2.2. Loading GRDC data#

For this showcase, we use daily observations at a station in the Amazon River basin. With pcrglobwb_utils, it is possible to automatically retrieve the name of the station from file as well as the coordinates associated with this station. Note that the coordinates provided by GRDC do not always coincide with the PCR-GLOBWB river network and thus the location should be double-checked - good that pcrglobwb_utils got you covered!

[4]:
grdc_data = pcrglobwb_utils.obs_data.grdc_data('example_data/GRDC/files/3629000_Obidos.day')
[5]:
plot_title, props = grdc_data.get_grdc_station_properties()
print(plot_title)
print(props)
station OBIDOS - PORTO at latitude/longitude -1.947200/-55.511100
{'station': 'OBIDOS - PORTO', 'latitude': -1.9472, 'longitude': -55.5111}

With all this information, let’s plot the values of the ‘discharge’ variable from the netCDF-output together with the location of the GRDC-file.

[6]:
plt.figure(figsize=(10,7))
pcrglobwb_utils.plotting.plot_var_at_timestep('example_data/GRDC/DUMMY_discharge_dailyTot_output.nc',
                                              var_name='discharge',
                                              time='1988-01-01')
plt.scatter(props['longitude'], props['latitude'], c='r', label='GRDC station {}'.format(props['station']))
plt.legend();
../_images/examples_reading_and_validating_discharge.ipynb_9_0.png

We have now a lot of meta-data, let’s read the actual observed discharge from the file and plot the time series.

[7]:
df_GRDC, props = grdc_data.get_grdc_station_values(var_name='Q$obs$ GRDC [m3/s]', col_name=' Original')
[8]:
df_GRDC.plot(figsize=(20,10));
../_images/examples_reading_and_validating_discharge.ipynb_12_0.png

2.3. Loading PCR-GLOBWB data#

We now know where the GRDC-station is located, but not to which cell (expressed as row/column combination) this location corresponds. Let’s derive this information!

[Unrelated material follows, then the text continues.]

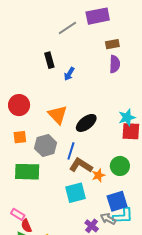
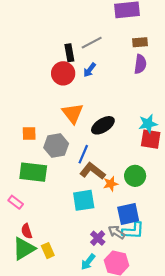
gray line: (67, 28) -> (92, 43), moved
red circle: (19, 105) -> (63, 73), moved
pink rectangle: (18, 214) -> (16, 202), moved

By means of the row/column combination, we can extract the simulated discharge values from the netCDF-file from this cell.

[12]:
pcr_data = pcrglobwb_utils.sim_data.from_nc('example_data/GRDC/DUMMY_discharge_dailyTot_output.nc')
[13]:
row, col = pcr_data.find_indices_from_coords(props['longitude'], props['latitude'])
[16]:
print('The location {} with its latitude {} and longitude {} corresponds to the cell with row and cell indeces {}'.format(props['station'],
                                                                                                                         props['latitude'],
                                                                                                                         props['longitude'],
                                                                                                                         (row, col)))
The location OBIDOS - PORTO with its latitude -1.9472 and longitude -55.5111 corresponds to the cell with row and cell indeces (17, 50)
[14]:
q_sim_obidos = pcr_data.read_values_at_indices(row, col, plot_var_name='Q$sim$ PCR-GLOBWB [m3/s]', plot=False)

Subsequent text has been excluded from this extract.